▶ _About this exercise_
In your copy, include every line of the records exactly and no picture at all.

Content starts

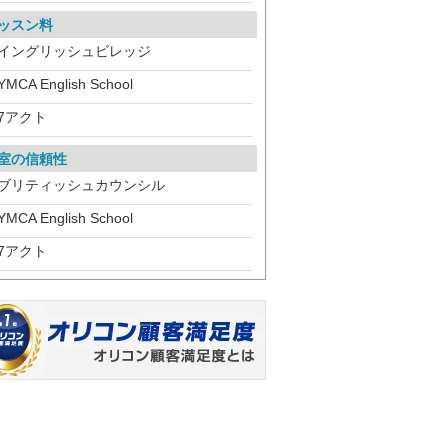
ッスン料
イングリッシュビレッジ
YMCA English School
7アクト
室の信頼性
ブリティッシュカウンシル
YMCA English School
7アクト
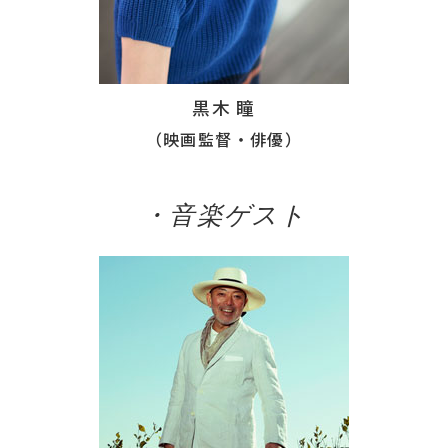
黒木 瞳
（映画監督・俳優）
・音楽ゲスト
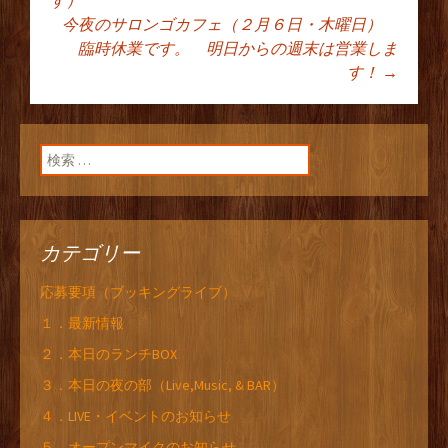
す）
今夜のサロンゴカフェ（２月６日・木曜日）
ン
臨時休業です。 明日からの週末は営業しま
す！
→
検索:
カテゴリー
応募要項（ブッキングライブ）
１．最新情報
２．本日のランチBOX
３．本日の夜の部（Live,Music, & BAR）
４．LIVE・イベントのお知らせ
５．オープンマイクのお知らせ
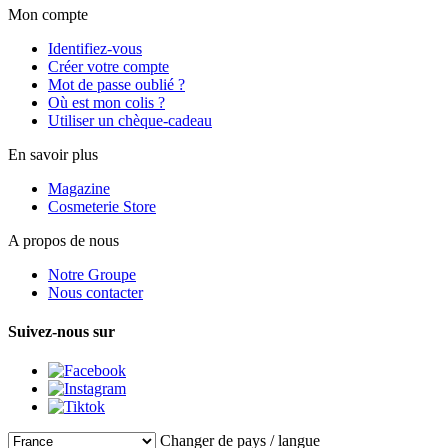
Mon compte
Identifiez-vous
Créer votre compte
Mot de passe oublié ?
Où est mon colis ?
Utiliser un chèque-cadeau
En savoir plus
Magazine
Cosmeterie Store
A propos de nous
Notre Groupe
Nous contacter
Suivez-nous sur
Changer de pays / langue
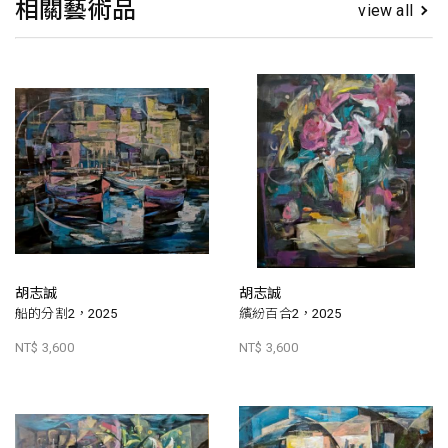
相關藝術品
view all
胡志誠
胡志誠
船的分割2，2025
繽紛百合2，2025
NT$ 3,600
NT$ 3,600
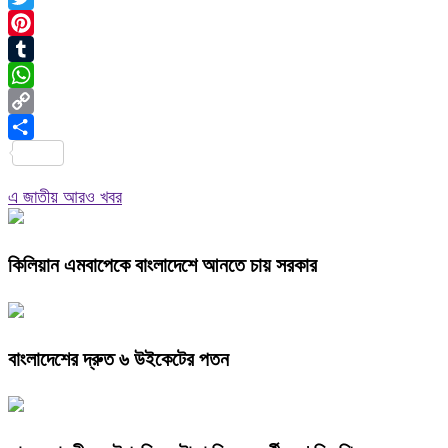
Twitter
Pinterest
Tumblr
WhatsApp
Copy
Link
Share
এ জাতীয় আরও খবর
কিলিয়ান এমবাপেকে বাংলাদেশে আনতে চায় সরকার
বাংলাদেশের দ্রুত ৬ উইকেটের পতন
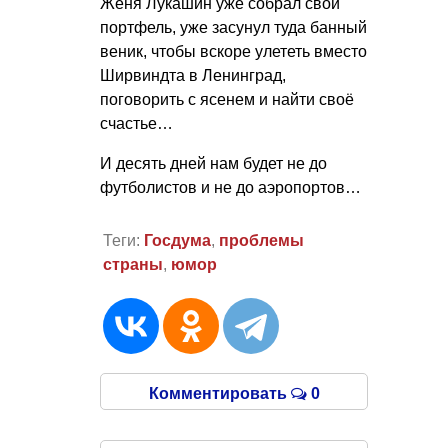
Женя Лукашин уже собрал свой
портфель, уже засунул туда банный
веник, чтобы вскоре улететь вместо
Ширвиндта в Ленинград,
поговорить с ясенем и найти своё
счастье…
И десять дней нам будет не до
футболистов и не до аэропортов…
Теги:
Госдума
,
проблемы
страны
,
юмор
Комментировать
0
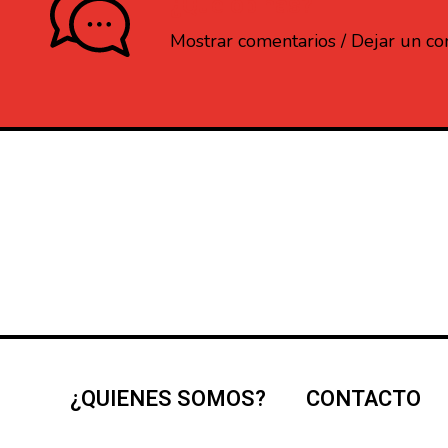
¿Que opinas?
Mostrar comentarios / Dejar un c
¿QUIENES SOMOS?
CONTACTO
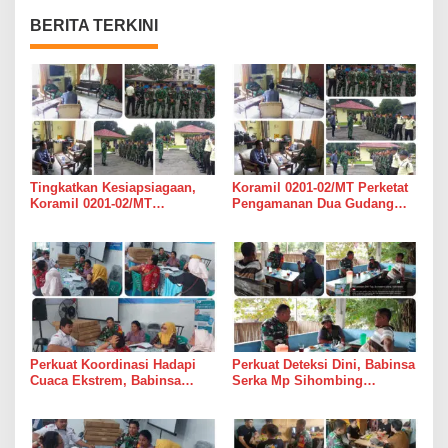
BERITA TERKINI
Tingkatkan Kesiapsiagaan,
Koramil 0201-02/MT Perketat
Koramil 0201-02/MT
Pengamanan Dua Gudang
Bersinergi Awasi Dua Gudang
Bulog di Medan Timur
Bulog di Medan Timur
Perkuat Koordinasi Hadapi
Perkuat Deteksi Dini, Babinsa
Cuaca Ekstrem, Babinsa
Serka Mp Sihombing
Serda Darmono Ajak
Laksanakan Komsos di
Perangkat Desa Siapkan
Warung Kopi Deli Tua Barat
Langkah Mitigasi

Content ends

▶ _Output for this task_
ッスン料
イングリッシュビレッジ
YMCA English School
7アクト
室の信頼性
ブリティッシュカウンシル
YMCA English School
7アクト
黒木 瞳
（映画監督・俳優）
・音楽ゲスト
す）
今夜のサロンゴカフェ（２月６日・木曜日）
ン
臨時休業です。 明日からの週末は営業しま
す！
→
検索:
カテゴリー
応募要項（ブッキングライブ）
１．最新情報
２．本日のランチBOX
３．本日の夜の部（Live,Music, & BAR）
４．LIVE・イベントのお知らせ
５．オープンマイクのお知らせ
Mon compte
Identifiez-vous
Créer votre compte
Mot de passe oublié ?
Où est mon colis ?
Utiliser un chèque-cadeau
En savoir plus
Magazine
Cosmeterie Store
A propos de nous
Notre Groupe
Nous contacter
Suivez-nous sur
Changer de pays / langue
相關藝術品
view all
胡志誠
胡志誠
船的分割2，2025
繽紛百合2，2025
NT$ 3,600
NT$ 3,600
Twitter
Pinterest
Tumblr
WhatsApp
Copy
Link
Share
এ জাতীয় আরও খবর
কিলিয়ান এমবাপেকে বাংলাদেশে আনতে চায় সরকার
বাংলাদেশের দ্রুত ৬ উইকেটের পতন
Женя Лукашин уже собрал свой
портфель, уже засунул туда банный
веник, чтобы вскоре улететь вместо
Ширвиндта в Ленинград,
поговорить с ясенем и найти своё
счастье…
И десять дней нам будет не до
футболистов и не до аэропортов…
Теги:
Госдума
,
проблемы
страны
,
юмор
Комментировать
0
¿Que opinas?
Mostrar comentarios / Dejar un c
¿QUIENES SOMOS?
CONTACTO
BERITA TERKINI
Tingkatkan Kesiapsiagaan,
Koramil 0201-02/MT Perketat
Koramil 0201-02/MT
Pengamanan Dua Gudang
Bersinergi Awasi Dua Gudang
Bulog di Medan Timur
Bulog di Medan Timur
Perkuat Koordinasi Hadapi
Perkuat Deteksi Dini, Babinsa
Cuaca Ekstrem, Babinsa
Serka Mp Sihombing
Serda Darmono Ajak
Laksanakan Komsos di
Perangkat Desa Siapkan
Warung Kopi Deli Tua Barat
Langkah Mitigasi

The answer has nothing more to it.